§ What you have to do
For this exercise, please transcribe exactly and only the lines from the one containing "Find all instances of right iliac artery." through the end of the material, both ends included, without pictures.

++++

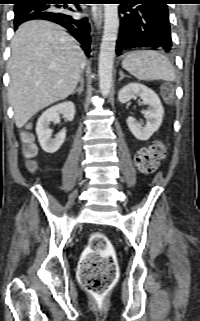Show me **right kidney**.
Listing matches in <instances>:
<instances>
[{
	"label": "right kidney",
	"instance_id": "ca27d5eb",
	"mask_svg": "<svg viewBox=\"0 0 200 321\" xmlns=\"http://www.w3.org/2000/svg\"><path fill=\"white\" fill-rule=\"evenodd\" d=\"M63 114L68 121L74 119L75 106L71 101L63 102L47 109L38 119L36 134L42 149L47 153H55L66 138V130L60 131L55 138H51L52 130L49 128L51 122Z\"/></svg>",
	"mask_w": 200,
	"mask_h": 321
}]
</instances>
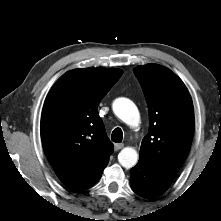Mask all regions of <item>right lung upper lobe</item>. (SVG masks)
I'll return each mask as SVG.
<instances>
[{"mask_svg": "<svg viewBox=\"0 0 221 221\" xmlns=\"http://www.w3.org/2000/svg\"><path fill=\"white\" fill-rule=\"evenodd\" d=\"M121 76L119 69L71 70L46 98L41 117L43 149L59 179L71 189L93 186L108 164L114 146L97 107Z\"/></svg>", "mask_w": 221, "mask_h": 221, "instance_id": "obj_1", "label": "right lung upper lobe"}]
</instances>
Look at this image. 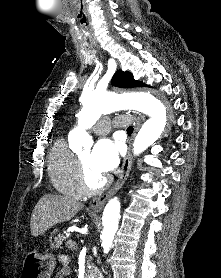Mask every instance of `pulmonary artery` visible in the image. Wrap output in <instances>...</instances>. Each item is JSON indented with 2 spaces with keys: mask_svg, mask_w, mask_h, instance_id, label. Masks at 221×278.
<instances>
[{
  "mask_svg": "<svg viewBox=\"0 0 221 278\" xmlns=\"http://www.w3.org/2000/svg\"><path fill=\"white\" fill-rule=\"evenodd\" d=\"M120 127H125L126 125L132 123V118L129 116L121 117L117 120ZM112 122L108 118L101 119L94 127L93 130L96 134H105L111 129Z\"/></svg>",
  "mask_w": 221,
  "mask_h": 278,
  "instance_id": "pulmonary-artery-1",
  "label": "pulmonary artery"
}]
</instances>
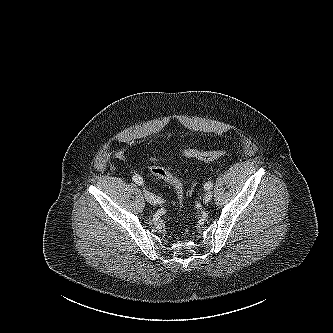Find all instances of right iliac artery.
<instances>
[{
    "label": "right iliac artery",
    "mask_w": 333,
    "mask_h": 333,
    "mask_svg": "<svg viewBox=\"0 0 333 333\" xmlns=\"http://www.w3.org/2000/svg\"><path fill=\"white\" fill-rule=\"evenodd\" d=\"M133 181L138 184V185H143V179L140 175H133L132 177ZM152 194V193H151ZM156 197V196H155ZM157 202H161V200L158 198H156Z\"/></svg>",
    "instance_id": "right-iliac-artery-1"
}]
</instances>
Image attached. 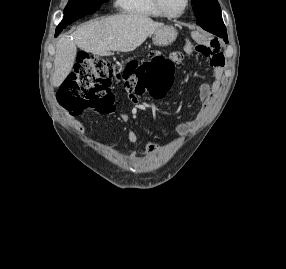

++++

§ Answer to this task
Find all instances of right iliac artery.
<instances>
[{
    "label": "right iliac artery",
    "mask_w": 333,
    "mask_h": 333,
    "mask_svg": "<svg viewBox=\"0 0 333 333\" xmlns=\"http://www.w3.org/2000/svg\"><path fill=\"white\" fill-rule=\"evenodd\" d=\"M133 181L138 184V185H143V179L140 175H133L132 177ZM152 194V193H151ZM156 197V196H155ZM157 202H161V200L158 198H156Z\"/></svg>",
    "instance_id": "right-iliac-artery-1"
}]
</instances>
Image attached. 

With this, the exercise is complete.